As to what has happened in Kabul since the Amir's assassination, our information is not very great. It would appear that the succession has been given to his younger brother, Nasrullah Khan, whom many of your Lordships will remember as having been the guest of the British Government in this country between twenty and thirty years ago. We have no reason to believe that he has been set up as Amir without the consent of or in supersession of the eldest son whom I mentioned just now. The Afghans, in common with other Oriental people, have their own rules of inheritance, and it may be that he was popularly acclaimed as most suitable for the Throne. All we know is that upon his recognition at the Court of Kabul he addressed at once a letter to the Government of India couched in the most friendly and loyal terms, in which he renewed to the British Government the expressions of friendliness and loyalty of his brother and of his family.

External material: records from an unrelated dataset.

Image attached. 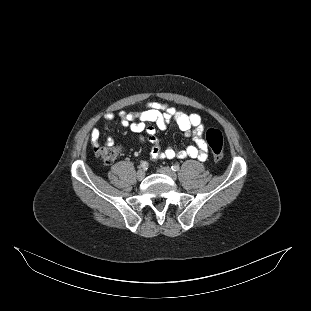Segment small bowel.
<instances>
[{
  "label": "small bowel",
  "mask_w": 311,
  "mask_h": 311,
  "mask_svg": "<svg viewBox=\"0 0 311 311\" xmlns=\"http://www.w3.org/2000/svg\"><path fill=\"white\" fill-rule=\"evenodd\" d=\"M119 116L122 125L136 133L140 142L151 145L149 153L154 160L198 158L204 161L207 158L208 144L202 137L203 123L197 113H187L164 103L150 102L140 112H121ZM104 119L111 121L114 119V115L107 113L104 115ZM171 123L176 124L186 136L192 137L194 144L179 150L170 146L162 149L156 136V128L165 130ZM100 136V130L93 128L90 133V140L94 147L98 146ZM108 144H112L111 139L108 140Z\"/></svg>",
  "instance_id": "1"
}]
</instances>
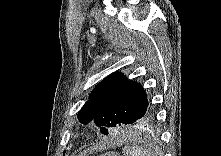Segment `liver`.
I'll return each instance as SVG.
<instances>
[{
    "instance_id": "liver-1",
    "label": "liver",
    "mask_w": 221,
    "mask_h": 156,
    "mask_svg": "<svg viewBox=\"0 0 221 156\" xmlns=\"http://www.w3.org/2000/svg\"><path fill=\"white\" fill-rule=\"evenodd\" d=\"M101 149H102V147H100V146H95V147L90 148V149L88 150V152L91 153V152H93V151H98V150H101ZM86 154H87V153H86Z\"/></svg>"
}]
</instances>
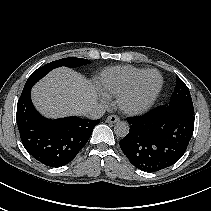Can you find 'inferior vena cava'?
I'll list each match as a JSON object with an SVG mask.
<instances>
[{
  "instance_id": "obj_1",
  "label": "inferior vena cava",
  "mask_w": 211,
  "mask_h": 211,
  "mask_svg": "<svg viewBox=\"0 0 211 211\" xmlns=\"http://www.w3.org/2000/svg\"><path fill=\"white\" fill-rule=\"evenodd\" d=\"M104 113V106L99 103H94L85 109L83 115L90 119H99L104 115Z\"/></svg>"
}]
</instances>
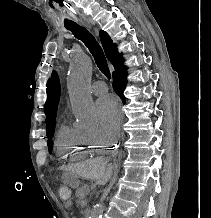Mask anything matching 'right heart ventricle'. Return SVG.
Here are the masks:
<instances>
[{
	"label": "right heart ventricle",
	"mask_w": 211,
	"mask_h": 218,
	"mask_svg": "<svg viewBox=\"0 0 211 218\" xmlns=\"http://www.w3.org/2000/svg\"><path fill=\"white\" fill-rule=\"evenodd\" d=\"M56 149L62 162H77V158L104 153L107 145H97L90 142L83 131L62 124L57 133Z\"/></svg>",
	"instance_id": "right-heart-ventricle-1"
}]
</instances>
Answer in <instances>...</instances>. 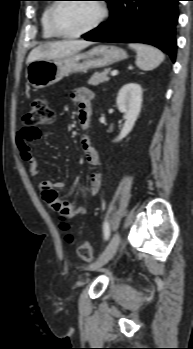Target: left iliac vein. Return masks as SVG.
Instances as JSON below:
<instances>
[{
    "label": "left iliac vein",
    "mask_w": 193,
    "mask_h": 349,
    "mask_svg": "<svg viewBox=\"0 0 193 349\" xmlns=\"http://www.w3.org/2000/svg\"><path fill=\"white\" fill-rule=\"evenodd\" d=\"M119 243H120V235L118 232H116L110 239L107 247L105 248L103 253L100 255L99 259L90 266V269L97 270L100 267H102L104 264H106L114 256L119 246Z\"/></svg>",
    "instance_id": "left-iliac-vein-1"
}]
</instances>
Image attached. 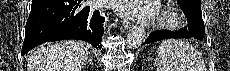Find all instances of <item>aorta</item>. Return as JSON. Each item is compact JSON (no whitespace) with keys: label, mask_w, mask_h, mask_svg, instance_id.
Here are the masks:
<instances>
[{"label":"aorta","mask_w":230,"mask_h":71,"mask_svg":"<svg viewBox=\"0 0 230 71\" xmlns=\"http://www.w3.org/2000/svg\"><path fill=\"white\" fill-rule=\"evenodd\" d=\"M146 38L145 29L141 26H134L130 29L127 36V45L130 49H135L141 46Z\"/></svg>","instance_id":"obj_1"}]
</instances>
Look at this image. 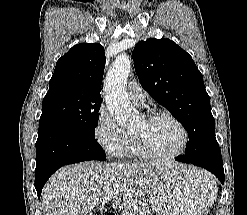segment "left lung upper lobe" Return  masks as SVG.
I'll return each instance as SVG.
<instances>
[{"mask_svg": "<svg viewBox=\"0 0 247 215\" xmlns=\"http://www.w3.org/2000/svg\"><path fill=\"white\" fill-rule=\"evenodd\" d=\"M132 58L144 89L187 130L185 154H193L199 141L216 140L210 97L186 51L169 39L151 38L137 43Z\"/></svg>", "mask_w": 247, "mask_h": 215, "instance_id": "obj_1", "label": "left lung upper lobe"}]
</instances>
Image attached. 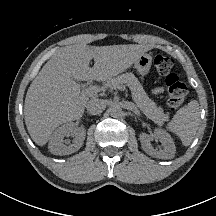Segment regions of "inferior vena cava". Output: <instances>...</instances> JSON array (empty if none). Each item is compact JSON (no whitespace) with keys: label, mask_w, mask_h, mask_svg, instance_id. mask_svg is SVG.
Masks as SVG:
<instances>
[{"label":"inferior vena cava","mask_w":216,"mask_h":216,"mask_svg":"<svg viewBox=\"0 0 216 216\" xmlns=\"http://www.w3.org/2000/svg\"><path fill=\"white\" fill-rule=\"evenodd\" d=\"M104 109L105 104L100 99H91L86 104V110L90 115L100 114Z\"/></svg>","instance_id":"602c4592"}]
</instances>
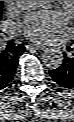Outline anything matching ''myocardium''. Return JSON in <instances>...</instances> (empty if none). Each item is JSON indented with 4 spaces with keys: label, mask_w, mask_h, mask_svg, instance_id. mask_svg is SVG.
Listing matches in <instances>:
<instances>
[{
    "label": "myocardium",
    "mask_w": 74,
    "mask_h": 122,
    "mask_svg": "<svg viewBox=\"0 0 74 122\" xmlns=\"http://www.w3.org/2000/svg\"><path fill=\"white\" fill-rule=\"evenodd\" d=\"M61 2L67 9H69L72 6L73 1H61Z\"/></svg>",
    "instance_id": "obj_1"
}]
</instances>
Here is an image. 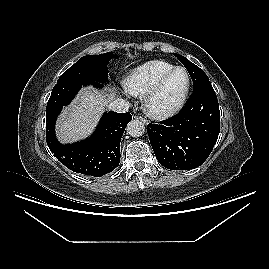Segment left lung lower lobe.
<instances>
[{"label":"left lung lower lobe","mask_w":269,"mask_h":269,"mask_svg":"<svg viewBox=\"0 0 269 269\" xmlns=\"http://www.w3.org/2000/svg\"><path fill=\"white\" fill-rule=\"evenodd\" d=\"M157 160L170 170L200 166L210 155L220 132V111L211 83L196 88L176 116L147 128Z\"/></svg>","instance_id":"obj_1"}]
</instances>
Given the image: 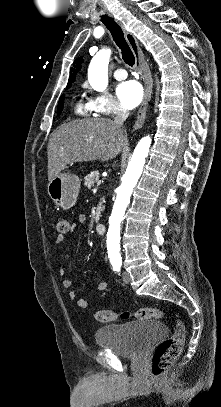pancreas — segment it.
I'll return each mask as SVG.
<instances>
[{"label":"pancreas","instance_id":"pancreas-1","mask_svg":"<svg viewBox=\"0 0 221 407\" xmlns=\"http://www.w3.org/2000/svg\"><path fill=\"white\" fill-rule=\"evenodd\" d=\"M99 172L98 171H92L89 173L85 179H84V185L88 188L91 189L95 183L99 180ZM103 211L102 207V202L99 204L97 211H96V216H95V221L98 222L101 212Z\"/></svg>","mask_w":221,"mask_h":407}]
</instances>
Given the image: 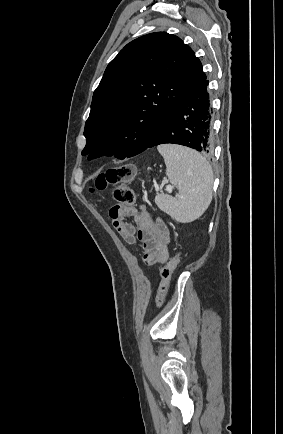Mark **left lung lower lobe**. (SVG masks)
<instances>
[{"label": "left lung lower lobe", "mask_w": 283, "mask_h": 434, "mask_svg": "<svg viewBox=\"0 0 283 434\" xmlns=\"http://www.w3.org/2000/svg\"><path fill=\"white\" fill-rule=\"evenodd\" d=\"M212 113L209 81L205 78L175 104L146 149L173 143L211 153Z\"/></svg>", "instance_id": "1"}]
</instances>
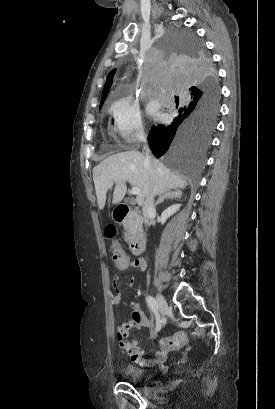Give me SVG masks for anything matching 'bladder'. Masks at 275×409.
<instances>
[{
  "label": "bladder",
  "instance_id": "31cf9c89",
  "mask_svg": "<svg viewBox=\"0 0 275 409\" xmlns=\"http://www.w3.org/2000/svg\"><path fill=\"white\" fill-rule=\"evenodd\" d=\"M121 372L127 381L133 383L152 381V374L150 373L149 368H142L134 363L125 364Z\"/></svg>",
  "mask_w": 275,
  "mask_h": 409
}]
</instances>
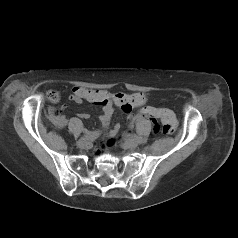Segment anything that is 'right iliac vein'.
Returning a JSON list of instances; mask_svg holds the SVG:
<instances>
[{
    "instance_id": "63e3f726",
    "label": "right iliac vein",
    "mask_w": 238,
    "mask_h": 238,
    "mask_svg": "<svg viewBox=\"0 0 238 238\" xmlns=\"http://www.w3.org/2000/svg\"><path fill=\"white\" fill-rule=\"evenodd\" d=\"M88 144H89V141H88V139H86V138H81V139H79V141L77 142V145H78V147H80V148H86V147L88 146Z\"/></svg>"
}]
</instances>
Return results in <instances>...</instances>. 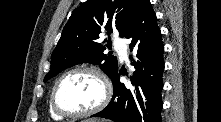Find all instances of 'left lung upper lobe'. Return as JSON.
Segmentation results:
<instances>
[{"label":"left lung upper lobe","mask_w":221,"mask_h":122,"mask_svg":"<svg viewBox=\"0 0 221 122\" xmlns=\"http://www.w3.org/2000/svg\"><path fill=\"white\" fill-rule=\"evenodd\" d=\"M138 1L87 0L75 9L51 55V68L44 81L85 62L100 64L101 70L112 79L118 71L117 58L103 53L109 44L99 43V34L105 31L109 35L117 30L120 37H125Z\"/></svg>","instance_id":"left-lung-upper-lobe-1"}]
</instances>
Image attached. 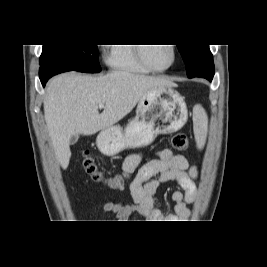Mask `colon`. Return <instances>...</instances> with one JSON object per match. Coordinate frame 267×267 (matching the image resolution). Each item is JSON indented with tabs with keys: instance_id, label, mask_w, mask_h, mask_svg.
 Wrapping results in <instances>:
<instances>
[{
	"instance_id": "colon-1",
	"label": "colon",
	"mask_w": 267,
	"mask_h": 267,
	"mask_svg": "<svg viewBox=\"0 0 267 267\" xmlns=\"http://www.w3.org/2000/svg\"><path fill=\"white\" fill-rule=\"evenodd\" d=\"M171 145L175 150L185 151L189 146L188 136L184 132L176 133L171 140ZM83 168L85 172L94 180L98 182H105L110 188H123L127 185V178L124 180V175H114V177L107 178L98 162L92 156L86 154L83 159ZM122 176V177H121Z\"/></svg>"
}]
</instances>
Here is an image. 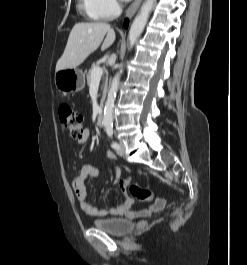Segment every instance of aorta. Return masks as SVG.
<instances>
[{
	"instance_id": "1",
	"label": "aorta",
	"mask_w": 247,
	"mask_h": 265,
	"mask_svg": "<svg viewBox=\"0 0 247 265\" xmlns=\"http://www.w3.org/2000/svg\"><path fill=\"white\" fill-rule=\"evenodd\" d=\"M155 0H146L139 11V14L135 17L129 31L128 40L130 48L133 47L137 39L141 36L149 15L152 11ZM122 74V67H120L118 73L114 76L111 82V86L108 92V97L104 107L103 124L105 126H111L113 124V106L114 100L118 91L120 77Z\"/></svg>"
}]
</instances>
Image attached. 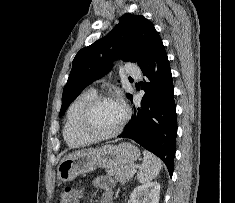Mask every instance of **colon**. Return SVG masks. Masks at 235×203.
<instances>
[{
    "mask_svg": "<svg viewBox=\"0 0 235 203\" xmlns=\"http://www.w3.org/2000/svg\"><path fill=\"white\" fill-rule=\"evenodd\" d=\"M83 191L80 188L66 187L61 194V203H80Z\"/></svg>",
    "mask_w": 235,
    "mask_h": 203,
    "instance_id": "colon-1",
    "label": "colon"
}]
</instances>
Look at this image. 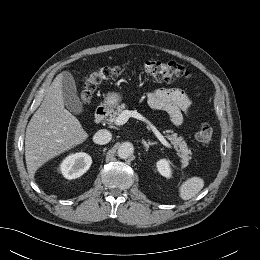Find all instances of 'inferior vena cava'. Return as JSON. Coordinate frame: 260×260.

To that letter an appropriate reply is being sent, and there is no reason, at any rate for the present, to suppose that there will be any interruption in the happy relations which prevail between us and Afghanistan.

I need hardly say that there is but one opinion here about our policy towards that country, which has been testified by the history of the last twenty or thirty years and has been enshrined in numerous documents. We desire to maintain the independence and integrity of Afghanistan, and we hold it essential that its political relations should look towards the East rather than towards the West, and that it should remain in close and constant friendship with the Government of India. I hope, my Lords, just as that policy was initiated and carried on by Abdur Rahman and by the late deceased Amir, so it may continue in the hands of Nasrullah Khan, if he succeeds to the Throne.

LORD LAMINGTON

I thank the noble Earl for his interesting statement, one of exceptional weight and far more complete than I dared to expect.